However, if you declare a variable as static it belongs to the class instead. For example, you might want to accumulate usage statistics for the search algorithms without distinguishing between instances.

1.2 Public methods for accessing data

We have already seen how to use the constructor,

    Hash_Table login_to_human = new Hash_Table ();

and one of the public access methods,

    String pt_name = login_to_human.get ("pt");

of which the others are

    boolean present = login_to_human.containsKey ("pt");
    boolean present = login_to_human.contains ("Paul Taylor");
    String pt_old_name = login_to_human.put ("pt", "Paul Taylor");
    String pt_old_name = login_to_human.remove ("pt");

Notice that, although the last two methods would have void return types in natural usage, we use the return value to tell the application whether this entry had previously been defined or not, and if so what its old value was. The application can then report an error if it so chooses. It may also want to maintain usage statistics about the old data value before it is discarded.

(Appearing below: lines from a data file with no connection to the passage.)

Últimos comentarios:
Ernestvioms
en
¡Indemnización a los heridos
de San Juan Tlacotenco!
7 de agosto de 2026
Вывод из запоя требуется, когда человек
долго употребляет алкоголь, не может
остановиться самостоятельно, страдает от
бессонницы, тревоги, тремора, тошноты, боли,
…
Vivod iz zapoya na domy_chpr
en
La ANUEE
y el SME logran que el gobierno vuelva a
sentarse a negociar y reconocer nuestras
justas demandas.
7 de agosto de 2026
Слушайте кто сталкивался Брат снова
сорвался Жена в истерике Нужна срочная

The contains() method is only included because it appears in the hash table implementation to be found in the JAVA library; it does a linear search through the entire table, which is plainly stupid.

1.3 What objects can you put in a hash table?

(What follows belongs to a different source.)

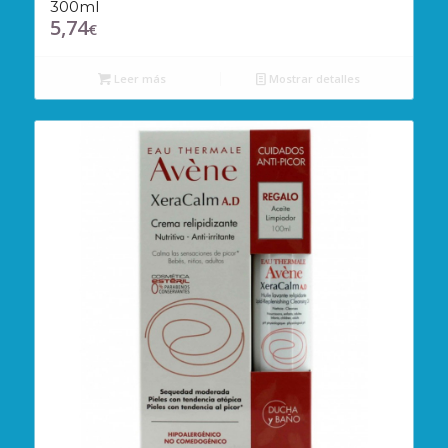
300ml
5,74
€
Leer más
Mostrar detalles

Almost all uses of hash tables are indexed by strings; the data are often strings too, but may be numbers.

However, hash tables may be used to look up other things, with very little change to the code.

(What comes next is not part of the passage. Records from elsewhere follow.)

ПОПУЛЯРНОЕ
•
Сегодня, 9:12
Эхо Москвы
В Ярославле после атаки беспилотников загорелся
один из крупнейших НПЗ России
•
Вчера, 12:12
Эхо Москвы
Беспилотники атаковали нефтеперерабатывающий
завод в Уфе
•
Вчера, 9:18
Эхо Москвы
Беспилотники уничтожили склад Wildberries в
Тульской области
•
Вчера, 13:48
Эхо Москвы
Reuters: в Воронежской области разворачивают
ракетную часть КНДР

One application is playing games such as Chess. The tree of possible moves needs to be searched to some depth using a minimax algorithm (with alpha-beta pruning). However, there are often pairs of "independent" moves, that can be done in either order, resulting in the same position. This means that the minimax algorithm does a lot of unnecessary work, by considering the same position twice.

The solution to this problem is to hash the positions (as the keys) and minimax's calculations (as the data). For this there must be a GamePosition class.

The hash table does not need to convert game positions into strings before storing or manipulating them. All it needs is to be able to call the following two methods in the GamePosition class:

    int long_hash_code = key.hashCode ();
    boolean same = key1.equals (key2);

Any class that has these methods (can be declared to say that it) implements the Hashable interface.

If you do not provide an equals method for the class, the default one from the Object class is used. This just compares the references, so, for example, Strings that contain the same letters in the same order but which were declared separately are considered unequal.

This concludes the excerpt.